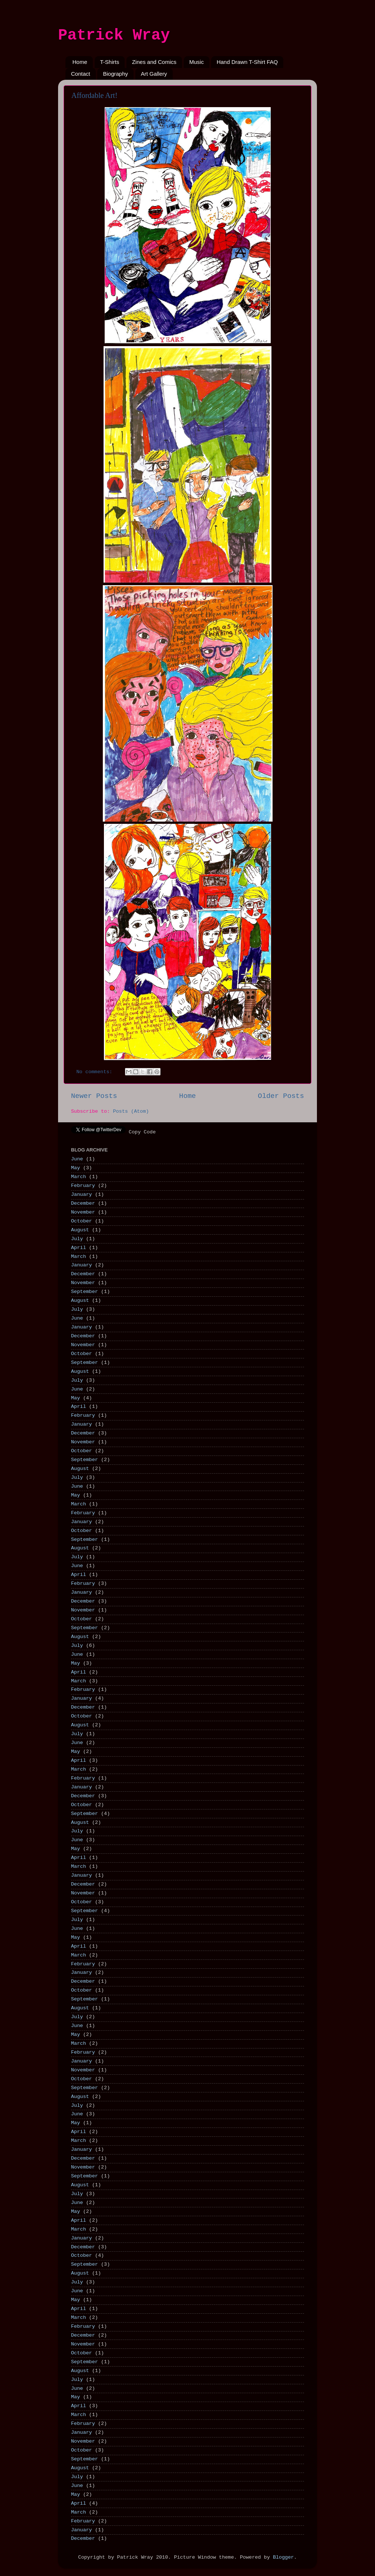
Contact (80, 74)
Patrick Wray (114, 35)
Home (79, 62)
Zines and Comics (154, 62)
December (83, 1203)
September (84, 1291)
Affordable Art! (94, 95)
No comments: (96, 1072)
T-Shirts (109, 62)
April (78, 1248)
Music (196, 62)
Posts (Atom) (131, 1111)
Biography (115, 74)
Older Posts (281, 1096)
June (77, 1159)
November (83, 1212)
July (77, 1239)
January (81, 1194)
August (80, 1230)
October (81, 1221)
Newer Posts (94, 1096)
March (78, 1177)
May (75, 1168)
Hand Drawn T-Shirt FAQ (247, 62)
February (83, 1185)
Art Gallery (154, 74)
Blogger (283, 2557)
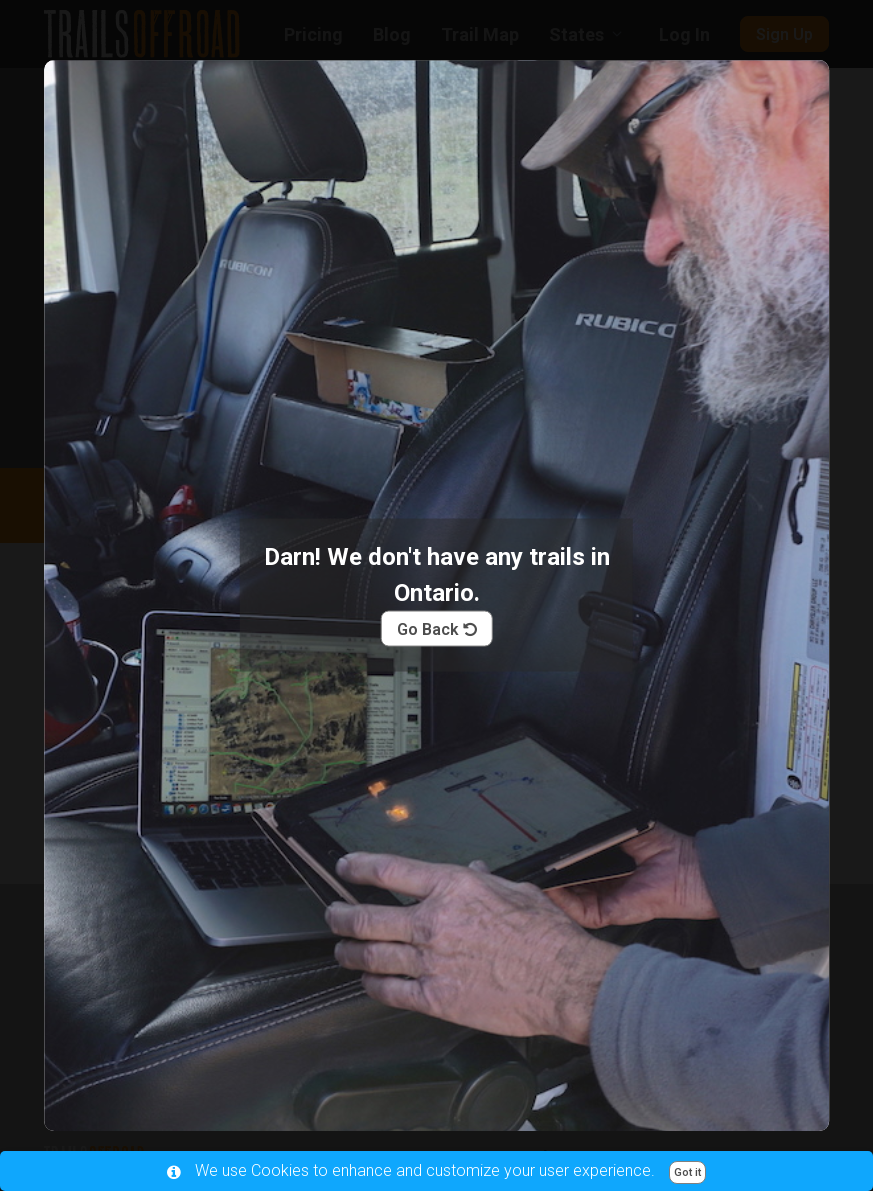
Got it (687, 1172)
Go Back (437, 628)
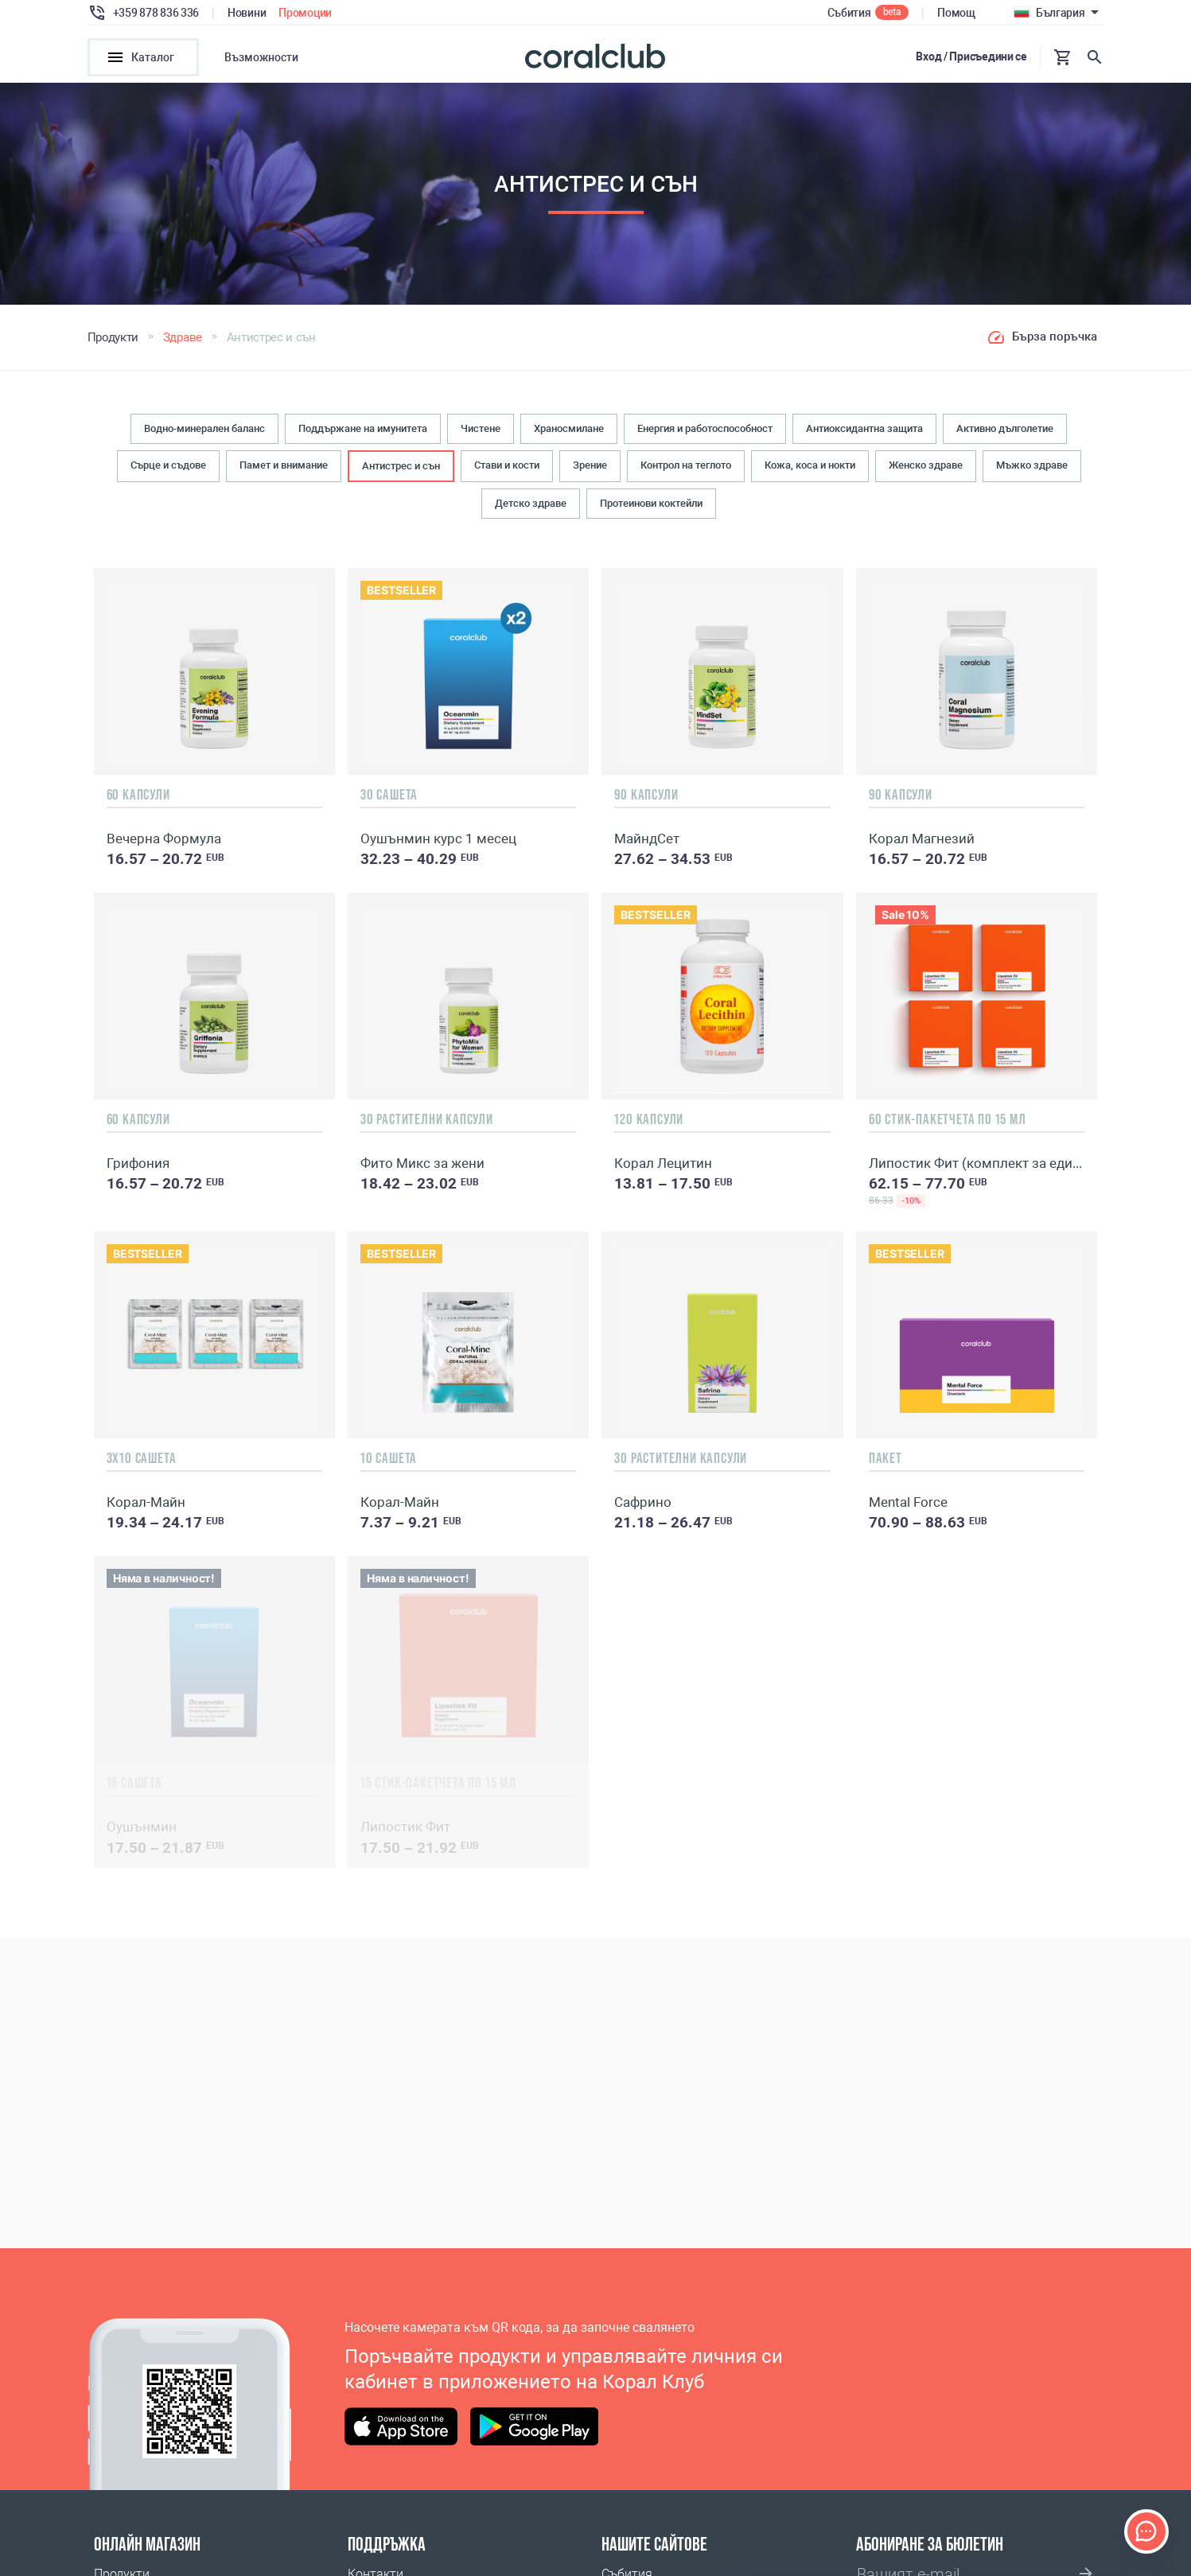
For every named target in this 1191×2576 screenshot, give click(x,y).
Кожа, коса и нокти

■ **Exercise description**
Your answer must be the lines from the line containing "March (78, 1177)" through the final line of the data, written out exactly, both ends included and pictures left out.

■ **Exercise answer**
March (78, 1177)
May (75, 1168)
Hand Drawn T-Shirt FAQ (247, 62)
February (83, 1185)
Art Gallery (154, 74)
Blogger (283, 2557)
Got it (687, 1172)
Go Back (437, 628)
For every named target in this 1191×2576 screenshot, give click(x,y).
Кожа, коса и нокти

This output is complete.